Directions for this task: Using the records below, quote only the span that opens with the line containing "Стаття · 30318" and closes with the line containing "Довідник · 384918", exactly and inclusively.
===
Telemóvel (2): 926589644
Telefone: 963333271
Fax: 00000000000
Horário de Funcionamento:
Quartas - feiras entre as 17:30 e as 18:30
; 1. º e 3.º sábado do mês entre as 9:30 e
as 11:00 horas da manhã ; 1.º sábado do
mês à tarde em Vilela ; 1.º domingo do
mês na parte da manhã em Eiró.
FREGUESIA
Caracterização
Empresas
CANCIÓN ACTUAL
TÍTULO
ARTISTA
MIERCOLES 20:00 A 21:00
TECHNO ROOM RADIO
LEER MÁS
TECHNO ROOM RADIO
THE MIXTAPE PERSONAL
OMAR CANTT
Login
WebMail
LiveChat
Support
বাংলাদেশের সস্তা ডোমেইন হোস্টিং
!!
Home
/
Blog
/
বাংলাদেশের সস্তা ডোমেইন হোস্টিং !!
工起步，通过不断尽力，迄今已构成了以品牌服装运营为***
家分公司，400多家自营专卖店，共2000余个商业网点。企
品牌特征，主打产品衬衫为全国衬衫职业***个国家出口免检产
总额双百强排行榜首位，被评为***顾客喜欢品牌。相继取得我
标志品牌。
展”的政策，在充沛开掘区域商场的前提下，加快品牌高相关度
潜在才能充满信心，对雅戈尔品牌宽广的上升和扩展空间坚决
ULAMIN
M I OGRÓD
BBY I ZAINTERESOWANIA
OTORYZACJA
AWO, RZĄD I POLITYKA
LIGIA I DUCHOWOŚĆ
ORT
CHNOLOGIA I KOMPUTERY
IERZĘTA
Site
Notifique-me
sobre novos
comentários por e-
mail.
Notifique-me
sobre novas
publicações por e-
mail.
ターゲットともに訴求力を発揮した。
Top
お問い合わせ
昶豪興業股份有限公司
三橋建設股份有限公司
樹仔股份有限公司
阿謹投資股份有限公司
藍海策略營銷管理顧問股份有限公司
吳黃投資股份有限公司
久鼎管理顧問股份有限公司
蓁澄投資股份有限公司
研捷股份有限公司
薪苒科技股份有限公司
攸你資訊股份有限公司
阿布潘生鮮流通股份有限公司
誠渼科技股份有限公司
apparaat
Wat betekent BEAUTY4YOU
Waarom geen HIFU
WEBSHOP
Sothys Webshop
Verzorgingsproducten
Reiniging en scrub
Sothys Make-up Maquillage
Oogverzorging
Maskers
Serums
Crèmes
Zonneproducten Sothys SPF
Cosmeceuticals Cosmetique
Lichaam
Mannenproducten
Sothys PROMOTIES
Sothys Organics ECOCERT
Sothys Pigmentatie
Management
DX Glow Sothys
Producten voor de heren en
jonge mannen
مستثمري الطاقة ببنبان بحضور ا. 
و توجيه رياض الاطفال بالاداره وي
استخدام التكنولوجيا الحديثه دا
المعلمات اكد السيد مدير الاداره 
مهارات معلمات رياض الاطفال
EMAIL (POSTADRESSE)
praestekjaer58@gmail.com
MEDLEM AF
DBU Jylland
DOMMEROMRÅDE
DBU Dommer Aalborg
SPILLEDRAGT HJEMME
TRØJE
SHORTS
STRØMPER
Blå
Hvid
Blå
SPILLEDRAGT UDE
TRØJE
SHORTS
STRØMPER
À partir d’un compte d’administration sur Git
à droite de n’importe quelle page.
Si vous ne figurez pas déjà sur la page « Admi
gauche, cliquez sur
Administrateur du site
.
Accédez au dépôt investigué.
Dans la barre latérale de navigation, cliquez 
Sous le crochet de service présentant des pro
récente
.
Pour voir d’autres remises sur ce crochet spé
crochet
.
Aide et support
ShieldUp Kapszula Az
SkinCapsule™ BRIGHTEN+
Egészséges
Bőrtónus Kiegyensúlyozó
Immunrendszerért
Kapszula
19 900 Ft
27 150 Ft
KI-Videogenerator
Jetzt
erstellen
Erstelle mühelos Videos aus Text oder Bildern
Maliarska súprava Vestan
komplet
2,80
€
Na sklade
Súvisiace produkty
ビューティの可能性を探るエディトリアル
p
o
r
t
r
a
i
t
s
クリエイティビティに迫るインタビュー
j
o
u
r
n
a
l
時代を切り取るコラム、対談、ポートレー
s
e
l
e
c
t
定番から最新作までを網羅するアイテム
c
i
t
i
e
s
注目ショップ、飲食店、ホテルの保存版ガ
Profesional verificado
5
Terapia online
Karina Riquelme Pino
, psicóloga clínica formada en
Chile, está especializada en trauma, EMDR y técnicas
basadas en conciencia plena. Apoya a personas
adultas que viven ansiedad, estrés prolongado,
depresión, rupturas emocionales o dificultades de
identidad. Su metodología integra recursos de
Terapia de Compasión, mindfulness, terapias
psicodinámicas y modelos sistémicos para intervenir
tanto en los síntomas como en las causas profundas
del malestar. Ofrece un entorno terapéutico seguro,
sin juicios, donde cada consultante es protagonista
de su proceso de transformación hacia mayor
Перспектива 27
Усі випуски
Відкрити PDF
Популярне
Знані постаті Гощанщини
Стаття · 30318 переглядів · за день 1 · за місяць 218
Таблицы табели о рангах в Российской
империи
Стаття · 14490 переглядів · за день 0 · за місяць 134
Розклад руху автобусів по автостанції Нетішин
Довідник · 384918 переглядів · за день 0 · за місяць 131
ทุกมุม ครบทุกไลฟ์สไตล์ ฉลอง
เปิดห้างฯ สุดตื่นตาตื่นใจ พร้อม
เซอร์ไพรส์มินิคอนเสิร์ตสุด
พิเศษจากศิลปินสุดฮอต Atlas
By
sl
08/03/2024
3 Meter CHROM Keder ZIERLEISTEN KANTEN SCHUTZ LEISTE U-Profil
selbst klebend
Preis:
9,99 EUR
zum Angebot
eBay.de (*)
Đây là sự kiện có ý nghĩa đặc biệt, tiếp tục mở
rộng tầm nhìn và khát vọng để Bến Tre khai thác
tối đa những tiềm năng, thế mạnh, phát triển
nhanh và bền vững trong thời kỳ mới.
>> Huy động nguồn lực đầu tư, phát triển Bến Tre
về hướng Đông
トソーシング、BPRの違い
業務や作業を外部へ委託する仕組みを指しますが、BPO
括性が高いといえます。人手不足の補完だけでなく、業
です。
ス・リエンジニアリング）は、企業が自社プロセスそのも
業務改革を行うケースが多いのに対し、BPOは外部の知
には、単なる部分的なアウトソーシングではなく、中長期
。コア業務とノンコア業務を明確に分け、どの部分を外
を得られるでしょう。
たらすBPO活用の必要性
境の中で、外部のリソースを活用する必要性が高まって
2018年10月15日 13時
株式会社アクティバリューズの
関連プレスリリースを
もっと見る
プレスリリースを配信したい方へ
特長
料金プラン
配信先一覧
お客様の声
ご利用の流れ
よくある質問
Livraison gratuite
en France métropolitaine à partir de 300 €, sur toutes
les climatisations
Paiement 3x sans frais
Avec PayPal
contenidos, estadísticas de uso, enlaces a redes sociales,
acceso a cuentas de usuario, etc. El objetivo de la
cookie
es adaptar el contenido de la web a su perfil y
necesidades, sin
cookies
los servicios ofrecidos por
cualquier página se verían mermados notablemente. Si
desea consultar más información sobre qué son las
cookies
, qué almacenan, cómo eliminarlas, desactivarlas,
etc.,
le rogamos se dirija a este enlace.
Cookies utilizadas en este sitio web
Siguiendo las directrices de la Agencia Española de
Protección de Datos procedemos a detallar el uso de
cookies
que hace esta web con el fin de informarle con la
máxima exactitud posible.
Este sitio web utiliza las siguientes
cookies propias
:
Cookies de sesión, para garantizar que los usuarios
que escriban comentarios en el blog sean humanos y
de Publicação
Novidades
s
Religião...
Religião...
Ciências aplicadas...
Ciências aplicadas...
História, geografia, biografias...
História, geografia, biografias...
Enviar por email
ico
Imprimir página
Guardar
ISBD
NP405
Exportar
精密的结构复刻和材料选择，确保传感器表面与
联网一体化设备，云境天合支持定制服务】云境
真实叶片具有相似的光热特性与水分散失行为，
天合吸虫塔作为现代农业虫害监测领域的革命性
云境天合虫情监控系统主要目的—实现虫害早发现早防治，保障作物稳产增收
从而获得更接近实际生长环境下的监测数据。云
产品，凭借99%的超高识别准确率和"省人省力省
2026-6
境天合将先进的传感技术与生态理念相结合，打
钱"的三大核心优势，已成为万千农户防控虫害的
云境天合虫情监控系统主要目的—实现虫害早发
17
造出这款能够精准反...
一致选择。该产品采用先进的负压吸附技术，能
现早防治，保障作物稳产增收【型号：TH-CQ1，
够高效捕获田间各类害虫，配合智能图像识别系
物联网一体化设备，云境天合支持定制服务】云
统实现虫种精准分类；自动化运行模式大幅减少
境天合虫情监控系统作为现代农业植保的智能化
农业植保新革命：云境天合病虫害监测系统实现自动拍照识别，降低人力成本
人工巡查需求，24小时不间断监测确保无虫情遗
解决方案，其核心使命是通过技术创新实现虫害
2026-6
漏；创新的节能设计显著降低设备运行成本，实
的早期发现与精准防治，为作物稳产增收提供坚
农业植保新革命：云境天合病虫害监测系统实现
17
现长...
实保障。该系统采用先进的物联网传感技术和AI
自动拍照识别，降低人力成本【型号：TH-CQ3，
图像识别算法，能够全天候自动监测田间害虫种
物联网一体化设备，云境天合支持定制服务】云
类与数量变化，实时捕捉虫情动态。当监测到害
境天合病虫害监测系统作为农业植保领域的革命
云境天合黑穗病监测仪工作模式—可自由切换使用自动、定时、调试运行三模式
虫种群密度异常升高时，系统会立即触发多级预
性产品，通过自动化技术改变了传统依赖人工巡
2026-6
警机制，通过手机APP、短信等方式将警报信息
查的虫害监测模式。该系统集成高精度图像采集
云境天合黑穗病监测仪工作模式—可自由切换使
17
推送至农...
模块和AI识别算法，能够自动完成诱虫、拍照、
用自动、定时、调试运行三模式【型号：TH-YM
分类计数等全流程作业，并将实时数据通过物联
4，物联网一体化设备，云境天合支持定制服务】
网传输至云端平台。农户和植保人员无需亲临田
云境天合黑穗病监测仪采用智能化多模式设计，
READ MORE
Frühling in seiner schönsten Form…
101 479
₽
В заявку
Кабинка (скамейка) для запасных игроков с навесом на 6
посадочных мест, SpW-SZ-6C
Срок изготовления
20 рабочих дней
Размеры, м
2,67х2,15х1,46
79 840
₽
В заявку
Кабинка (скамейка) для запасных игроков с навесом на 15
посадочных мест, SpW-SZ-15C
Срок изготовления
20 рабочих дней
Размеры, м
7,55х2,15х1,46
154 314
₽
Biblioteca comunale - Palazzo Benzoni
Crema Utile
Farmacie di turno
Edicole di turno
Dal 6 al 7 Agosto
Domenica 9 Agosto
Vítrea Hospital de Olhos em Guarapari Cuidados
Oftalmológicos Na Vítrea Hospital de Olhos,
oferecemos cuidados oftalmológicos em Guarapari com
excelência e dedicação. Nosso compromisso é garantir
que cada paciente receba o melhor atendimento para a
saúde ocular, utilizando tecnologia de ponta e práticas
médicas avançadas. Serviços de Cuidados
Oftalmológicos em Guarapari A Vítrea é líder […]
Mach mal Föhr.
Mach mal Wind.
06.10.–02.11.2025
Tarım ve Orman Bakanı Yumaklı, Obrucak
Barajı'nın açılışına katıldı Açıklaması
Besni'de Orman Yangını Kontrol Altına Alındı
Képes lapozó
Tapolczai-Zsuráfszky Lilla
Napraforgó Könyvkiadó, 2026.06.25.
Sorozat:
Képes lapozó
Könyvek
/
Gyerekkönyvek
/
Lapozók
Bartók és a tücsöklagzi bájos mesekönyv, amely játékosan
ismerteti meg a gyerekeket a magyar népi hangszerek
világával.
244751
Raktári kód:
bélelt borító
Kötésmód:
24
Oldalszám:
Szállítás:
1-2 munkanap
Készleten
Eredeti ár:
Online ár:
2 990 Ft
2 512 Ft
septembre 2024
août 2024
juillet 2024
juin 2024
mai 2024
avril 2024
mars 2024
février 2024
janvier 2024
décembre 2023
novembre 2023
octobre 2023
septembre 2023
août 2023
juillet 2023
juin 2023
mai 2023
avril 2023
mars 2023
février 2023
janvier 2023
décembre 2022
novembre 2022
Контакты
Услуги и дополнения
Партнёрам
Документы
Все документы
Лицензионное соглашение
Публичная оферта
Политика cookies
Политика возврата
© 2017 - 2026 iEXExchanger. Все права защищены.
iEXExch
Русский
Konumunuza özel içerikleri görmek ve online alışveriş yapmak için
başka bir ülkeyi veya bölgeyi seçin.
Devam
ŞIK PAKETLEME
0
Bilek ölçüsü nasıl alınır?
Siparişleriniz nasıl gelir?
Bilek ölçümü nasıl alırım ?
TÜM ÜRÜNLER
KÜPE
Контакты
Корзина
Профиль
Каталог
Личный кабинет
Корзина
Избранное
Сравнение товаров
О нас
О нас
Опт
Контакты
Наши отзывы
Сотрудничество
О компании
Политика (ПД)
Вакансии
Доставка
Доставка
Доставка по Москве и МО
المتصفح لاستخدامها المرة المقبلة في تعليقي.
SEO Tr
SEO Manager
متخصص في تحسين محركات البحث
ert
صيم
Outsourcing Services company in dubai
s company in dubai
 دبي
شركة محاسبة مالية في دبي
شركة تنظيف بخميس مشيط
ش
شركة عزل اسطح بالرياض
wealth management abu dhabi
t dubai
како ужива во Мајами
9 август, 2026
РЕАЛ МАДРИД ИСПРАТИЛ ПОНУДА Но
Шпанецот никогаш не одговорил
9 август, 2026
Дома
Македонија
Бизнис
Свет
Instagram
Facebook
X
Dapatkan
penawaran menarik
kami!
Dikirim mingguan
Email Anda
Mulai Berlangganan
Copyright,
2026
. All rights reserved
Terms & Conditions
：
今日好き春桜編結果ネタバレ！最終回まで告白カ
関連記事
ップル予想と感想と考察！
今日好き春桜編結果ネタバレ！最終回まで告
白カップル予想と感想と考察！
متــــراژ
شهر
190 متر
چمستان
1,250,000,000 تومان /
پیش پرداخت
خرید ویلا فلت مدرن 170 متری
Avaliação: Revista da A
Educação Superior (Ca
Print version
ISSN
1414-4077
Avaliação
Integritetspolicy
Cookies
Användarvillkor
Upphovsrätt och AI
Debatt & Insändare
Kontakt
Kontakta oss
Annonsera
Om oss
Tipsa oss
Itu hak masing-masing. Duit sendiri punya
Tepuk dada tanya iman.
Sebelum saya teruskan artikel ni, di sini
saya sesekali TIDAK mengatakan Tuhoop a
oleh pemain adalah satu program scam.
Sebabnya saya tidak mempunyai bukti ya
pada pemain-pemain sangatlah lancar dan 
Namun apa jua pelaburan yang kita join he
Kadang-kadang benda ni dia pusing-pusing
===
Response area:
Стаття · 30318 переглядів · за день 1 · за місяць 218
Таблицы табели о рангах в Российской
империи
Стаття · 14490 переглядів · за день 0 · за місяць 134
Розклад руху автобусів по автостанції Нетішин
Довідник · 384918 переглядів · за день 0 · за місяць 131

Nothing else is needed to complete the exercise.